Each of the 4 drawers in this file cabinet had 3 banks of hanging files, which became home to the important things in my life. I’d kept notes from every BYU class and every MTC training. I had all of my important documents and the original drafts of my Article of Faith Books. I had copies of lessons taught and talks given. Later the drawers filled with my family history projects from BYU classes–census surveys, location research, pages and pages of pedigree charts and family group sheets. In those days, we kept paper records and I filed them faithfully.

I found every ward newsletter I created for the Millcreek 2nd Ward where I lived before getting married in 1990. I had folders filled with clip art, headings and borders. In those days, I typed columns, then cut and taped them to a master sheet, adding clipped images and seasonal decorations. It was all manually literally cut and pasted.
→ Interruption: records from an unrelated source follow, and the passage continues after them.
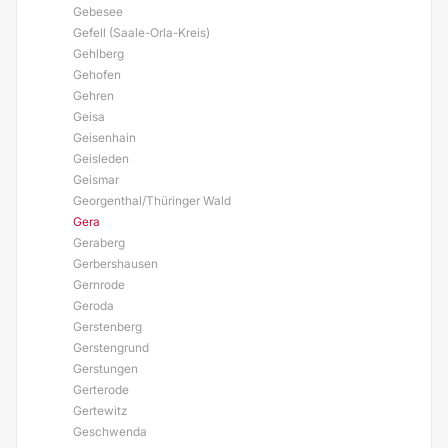
Gebesee
Gefell (Saale-Orla-Kreis)
Gehlberg
Gehofen
Gehren
Geisa
Geisenhain
Geisleden
Geismar
Georgenthal/Thüringer Wald
Gera
Geraberg
Gerbershausen
Gernrode
Geroda
Gerstenberg
Gerstengrund
Gerstungen
Gerterode
Gertewitz
Geschwenda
Then I took my master pages to a copy center for printing.

In my file purging, it was hard to part with these newsletters that I had so painstakingly created more than 38 years ago. Today I bid them all farewell.

I also purged the drawers I filled with the kids’ school papers, keeping only the most important. I worked all day, living in the past with this evidence of a life lived long ago.
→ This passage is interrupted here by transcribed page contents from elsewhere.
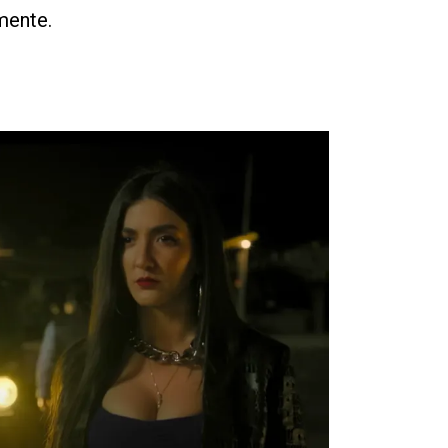
lmente.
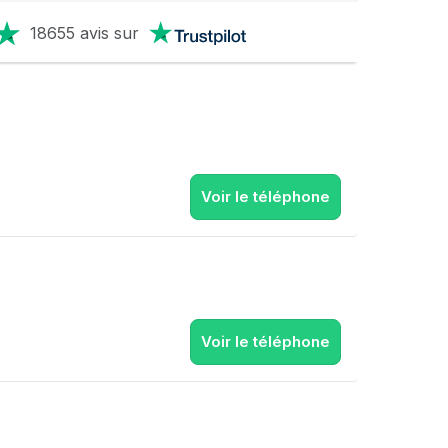
18655 avis sur
Voir le téléphone
Voir le téléphone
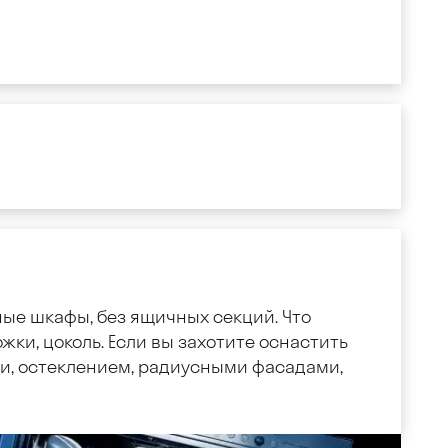
ные шкафы, без ящичных секций. Что
жки, цоколь. Если вы захотите оснастить
, остеклением, радиусными фасадами,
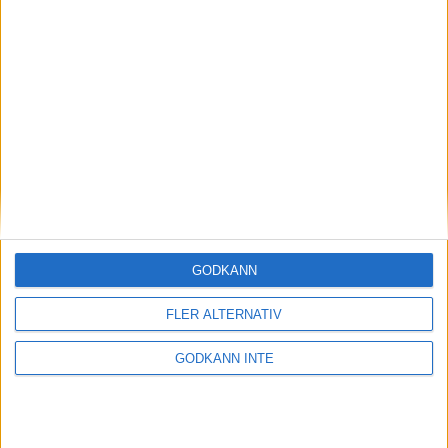
Här hittar du Svenska Bowlingförbundets
GODKÄNN
medlemsrabatt på Strawberry
FLER ALTERNATIV
GODKÄNN INTE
I also sorted through the 3 drawers I’ve kept of the kids’ school papers and programs and grades and treasures. I thinned them down about half for now. I couldn’t part with everything. I don’t need multiple copies of the basketball programs we created for Adam, or every letter from the school. I’ll save the best, scan what I can, and then purge again some day.

I am carefully packing away things that need to be kept or digitized before parting with them. The file cabinet is being emptied of more than half of its contents. My life is passing before my eyes. I just can’t keep it all anymore.

John is doing the same in his office. Purging. Purging. Purging. Old documents and statements and records. Wow, we have a lot of paper.

We’ve also gone through all of the framed things in our home to thin them out. We are taking loads to Deseret Industries every week.
We have filled our recycle bin 3 times in the last few weeks. It has been a big job. We are determined not to leave this job for those who follow us. We’ve got to thin things out!
The historian in me is not happy, but reality is yelling in my face. No one else will care about my treasures and things I’ve saved through the years. I am keeping some important things to digitize so I can share what’s important in places like my Family Search Memories, where it can be found. That will be another big job to tackle in my retirement years. For now, it’s FAREWELL to the rest.